Mevrouw Ceysens, ik ging er niet op terugkomen, maar u hebt zelf verwezen naar het Agentschap voor Buitenlandse Handel. Het klopt dat dit wordt aangestuurd door de drie gewesten en de federale overheid samen. U, die al mee was met een dergelijke zending, weet dat de afspraak is gemaakt dat de kroonprins telkens moet worden vergezeld door een federaal minister. Er is niet afgesproken dat er een regionaal minister bij moet zijn. Dat is niet uitgesloten: u hebt dat zelf ervaren en daar zelf aan meegedaan. Dat is interessant, als daar de nodige argumenten en de nodige ondersteuning voor worden gegeven. De aanwezigheid van een regionaal minister is dus niet vereist. Er is geen uitdrukkelijke vraag gesteld naar de aanwezigheid van een Vlaams minister van welk vakdomein dan ook. Brazilië is een belangrijk land. We investeren daarin. We besteden daar energie aan. Dat zullen we ook blijven doen. Ik heb de nodige tekst en uitleg gegeven over deze zending en ga ervan uit dat de beide vraagstellers bij dezen voldaan zijn.
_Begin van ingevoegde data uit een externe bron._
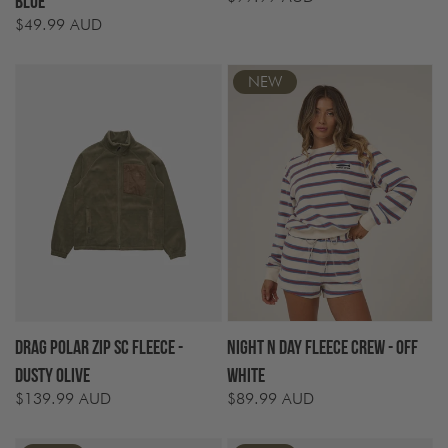
Blue
price
$49.99 AUD
Regular
price
NEW
Drag Polar Zip SC Fleece -
Night N Day Fleece Crew - Off
Dusty Olive
White
$139.99 AUD
$89.99 AUD
Regular
Regular
price
price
Volgens de minister-president is er nooit gevraagd een Vlaams minister mee te sturen. Volgens mij telt dit land voldoende ministers. De partij van de minister-president heeft uiteindelijk een minister van Staat gevonden. Ik weet dat dit geen partijpolitieke kwestie is. Het is trouwens in de mode dat het paleis ministers van Staat laat opdraven als er problemen zijn. De minister-president had evengoed een lid van zijn eigen regering kunnen afvaardigen. In feite heeft de minister-president de federale overheid nu de mogelijkheid geboden de buitenlandse handel opnieuw te claimen.
Volgens de minister-president zijn we assertief. Volgens mij is dit een blamage voor de 227 ondernemers die de missie vergezellen. De minister-president heeft letterlijk gezegd dat ze met de verkeerde missie zijn meegegaan. Ze zouden een tijdje geleden met hem naar Brazilië zijn geweest en binnenkort met hem naar Turkije moeten gaan.
Ik stel me toch ernstige vragen. Een tijdje geleden is uit een rapport van Ernst&Young gebleken dat het aantal investeringen in ons land in 2008 met 19 percent is gedaald. In het licht van die feiten raad ik de minister-president aan beter overleg te plegen met de federale overheid. De missies zouden op elkaar moeten worden afgestemd. Er zouden prioriteiten moeten worden vastgelegd. Alle ondernemers zouden voordeel moeten halen uit eender welke missie die door de Vlaamse Regering wordt georganiseerd.
Het antwoord van de minister-president heeft me niet overtuigd. Het is niet de eerste maal dat ik mijn standpunt hier naar voren breng. De discussie of al dan niet een federale minister de missie moet vergezellen, heeft met de zogenaamde dekking van de prins te maken. Volgens mij is dit niet vereist. Die discussie moet op het niveau van de federale overheid worden gevoerd.
Wij hebben altijd verklaard dat de buitenlandse handel een regionale materie is. We voeren hier vaak debatten over de bevoegdheden die we nog graag zouden hebben. We voeren hierover graag met iedereen debatten. We zouden echter ook de bevoegdheden die we hebben, voluit moeten benutten en ter harte nemen.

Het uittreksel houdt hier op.